For those students not privileged enough to serve as the backdrop for "War on Women 2012", there are consolation prize speakers like Mayor Bloomberg, who traveled 500 miles to a state where no one had gotten sick of him yet, to speak at the University of North Carolina, Michelle Obama, who showed up at Virginia Tech, and Jill Biden who bored students at Borward College. Howard University had to make do with Secretary of Education, Arne Duncan, the best fit for a historically black school since Richard Simmons delivered the commencement address at Tuskegee University.
None of them will tell the students that the jobs are gone, that they were shipped overseas so that colleges like this could have more degree programs in environmental studies and transgender studies in comparative literature. They won't clue them in that these are campaign stops for the party that has bankrupted the country and whose only fallback strategy is to promise more debt for everyone. Their message will be the same predictably trite, "You can make a difference."
That's true enough, you can make a difference, but that's harder and harder to do in a country where the horizons have been chained down by a massive bureaucracy and where you have to fill out forty forms in triplicate for permission to do even the smallest things, let alone make a difference. Colleges don't exist to teach students to make a difference, they exist to turn out a generation of bureaucrats or aspiring bureaucrats who can be counted on to reliably turn out in defense of privileges and rules. If you want someone to tell you why you can't do something, there's a degree for that. If you want someone who makes a difference, you're probably looking for a college dropout.

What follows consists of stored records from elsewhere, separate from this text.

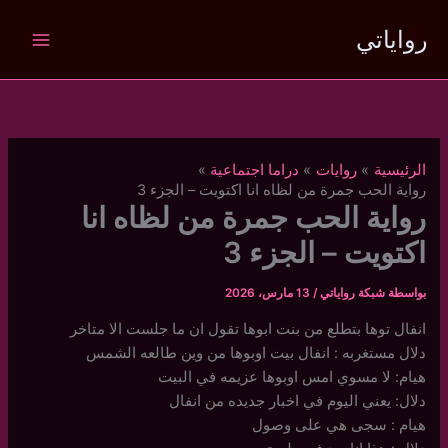
خطي
رواياتي
لى
لمحتوى
الرئيسية
روايات
دراما اجتماعية
رواية الحب جمرة من لظاه انا اكتويت – الجزء 3
رواية الحب جمرة من لظاه انا
اكتويت – الجزء 3
بواسطة
شبكة رواياتي
/
13 مارس، 2026
انفال توها بتطلع من بنت ابوها تقول ان ما جلست الا متاخر
دلال مستغربه : انفال بيت اوبوها من وين طالعه الشمس
هيام: لا مسوي امس اوبوها عزيمه في البيت
دلال: يعني اليوم في اخبار جديده من انفال
هيام : سجى هي على وصول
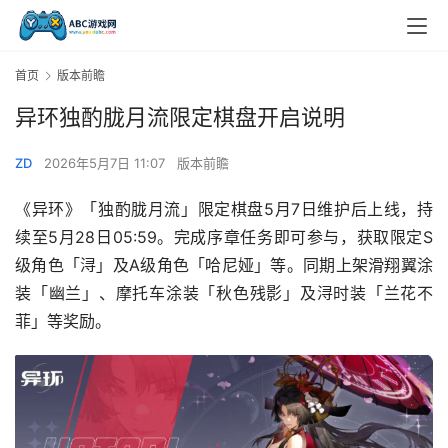
首页
版本前瞻
异环独酌胧月流限定棋盘开启说明
ZD
2026年5月7日 11:07
版本前瞻
《异环》「独酌胧月流」限定棋盘5月7日维护后上线，持
续至5月28日05:59。完成序章任务即可参与，获取限定S
级角色「浔」及A级角色「哈尼娅」等。同期上架滑翔翼涂
装「幽兰」、摩托车涂装「秋色残影」及浔时装「兰花不
菲」等奖励。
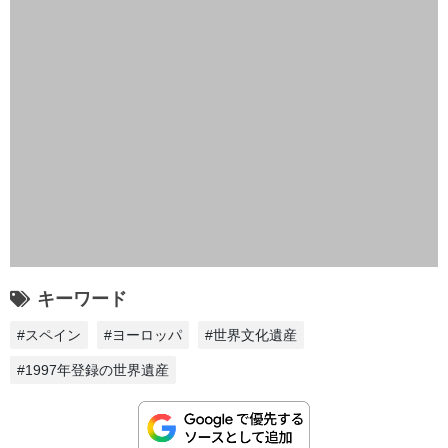
キーワード
#スペイン
#ヨーロッパ
#世界文化遺産
#1997年登録の世界遺産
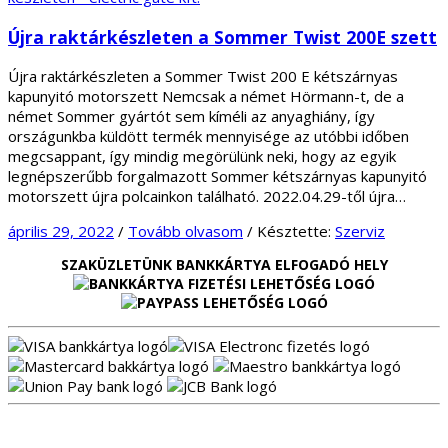
Újra raktárkészleten a Sommer Twist 200E szett
Újra raktárkészleten a Sommer Twist 200 E kétszárnyas
kapunyitó motorszett Nemcsak a német Hörmann-t, de a
német Sommer gyártót sem kíméli az anyaghiány, így
országunkba küldött termék mennyisége az utóbbi időben
megcsappant, így mindig megörülünk neki, hogy az egyik
legnépszerűbb forgalmazott Sommer kétszárnyas kapunyitó
motorszett újra polcainkon található. 2022.04.29-től újra…
április 29, 2022
/
Tovább olvasom
/
Késztette:
Szerviz
SZAKÜZLETÜNK BANKKÁRTYA ELFOGADÓ HELY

Education has long ago given way to indoctrination, to political finishing schools where it's hard to learn anything worthwhile, but easy to learn the habits of intellectual snobbery. "I got a crazy teacher, he wears dark glasses," went the old song. "Things are going great, and they're only getting better." These days all the teachers are crazy and they all wear dark glasses. Nobody studies nuclear science anymore, only the science of telling other people what to do because it's what best for them. There's no nuclear armageddon ticking away in labs, just a million community organizing Dr. Strangeloves who know that they have to destroy the nation to save its soul.
When the speeches are done, the obligatory jokes, the namechecks of the university president, the multitude of variations on "Reach for the stars, keep your shoulder to the wheel and go camp out near Wall Street to complain about corporate bonuses," then the students sweating under the hot sun, will walk away feeling oddly heavy and light at the same time. On their shoulders is a bundle of debt and the hopes of a nation. The future's so bright they gotta wear mortarboards.